(Task to carry out)
Reproduce exactly the lines from the one containing "Questo prodotto è" through the last line of the records below, both included, and nothing else.

[Collected data]

--

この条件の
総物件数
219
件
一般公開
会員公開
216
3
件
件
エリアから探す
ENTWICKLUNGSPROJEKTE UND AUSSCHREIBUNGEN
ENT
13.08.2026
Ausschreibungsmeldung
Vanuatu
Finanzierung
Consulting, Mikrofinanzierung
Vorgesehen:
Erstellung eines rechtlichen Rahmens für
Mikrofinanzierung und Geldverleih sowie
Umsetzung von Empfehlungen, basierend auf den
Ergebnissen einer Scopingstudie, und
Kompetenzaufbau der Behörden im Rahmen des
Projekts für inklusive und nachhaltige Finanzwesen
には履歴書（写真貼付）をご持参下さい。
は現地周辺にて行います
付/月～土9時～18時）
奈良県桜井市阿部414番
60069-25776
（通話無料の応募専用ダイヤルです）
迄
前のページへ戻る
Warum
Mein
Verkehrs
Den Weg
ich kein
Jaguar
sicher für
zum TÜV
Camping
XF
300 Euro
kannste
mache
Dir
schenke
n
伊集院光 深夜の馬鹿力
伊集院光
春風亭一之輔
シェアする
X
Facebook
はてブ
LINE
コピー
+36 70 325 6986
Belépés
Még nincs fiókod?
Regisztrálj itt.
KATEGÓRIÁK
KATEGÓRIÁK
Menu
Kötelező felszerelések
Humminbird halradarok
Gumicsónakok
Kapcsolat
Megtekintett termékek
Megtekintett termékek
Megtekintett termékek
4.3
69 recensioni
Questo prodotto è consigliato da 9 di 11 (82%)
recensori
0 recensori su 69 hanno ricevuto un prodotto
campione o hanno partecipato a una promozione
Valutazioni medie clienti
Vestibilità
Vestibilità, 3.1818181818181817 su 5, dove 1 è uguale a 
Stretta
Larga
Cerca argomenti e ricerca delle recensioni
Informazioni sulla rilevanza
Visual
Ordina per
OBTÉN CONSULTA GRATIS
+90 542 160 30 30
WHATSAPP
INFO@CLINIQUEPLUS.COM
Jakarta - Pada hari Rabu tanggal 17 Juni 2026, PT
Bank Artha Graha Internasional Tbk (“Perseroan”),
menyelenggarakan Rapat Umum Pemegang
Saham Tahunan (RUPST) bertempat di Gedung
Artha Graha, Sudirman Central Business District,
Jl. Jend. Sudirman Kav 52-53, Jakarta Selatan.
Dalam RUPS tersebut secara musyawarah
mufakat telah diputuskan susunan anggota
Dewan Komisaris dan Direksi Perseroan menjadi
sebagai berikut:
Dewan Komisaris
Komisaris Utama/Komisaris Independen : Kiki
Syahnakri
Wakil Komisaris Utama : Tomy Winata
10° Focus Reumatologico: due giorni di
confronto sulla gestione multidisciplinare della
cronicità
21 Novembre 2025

--

(Answer below)
Questo prodotto è consigliato da 9 di 11 (82%)
recensori
0 recensori su 69 hanno ricevuto un prodotto
campione o hanno partecipato a una promozione
Valutazioni medie clienti
Vestibilità
Vestibilità, 3.1818181818181817 su 5, dove 1 è uguale a 
Stretta
Larga
Cerca argomenti e ricerca delle recensioni
Informazioni sulla rilevanza
Visual
Ordina per
OBTÉN CONSULTA GRATIS
+90 542 160 30 30
WHATSAPP
INFO@CLINIQUEPLUS.COM
Jakarta - Pada hari Rabu tanggal 17 Juni 2026, PT
Bank Artha Graha Internasional Tbk (“Perseroan”),
menyelenggarakan Rapat Umum Pemegang
Saham Tahunan (RUPST) bertempat di Gedung
Artha Graha, Sudirman Central Business District,
Jl. Jend. Sudirman Kav 52-53, Jakarta Selatan.
Dalam RUPS tersebut secara musyawarah
mufakat telah diputuskan susunan anggota
Dewan Komisaris dan Direksi Perseroan menjadi
sebagai berikut:
Dewan Komisaris
Komisaris Utama/Komisaris Independen : Kiki
Syahnakri
Wakil Komisaris Utama : Tomy Winata
10° Focus Reumatologico: due giorni di
confronto sulla gestione multidisciplinare della
cronicità
21 Novembre 2025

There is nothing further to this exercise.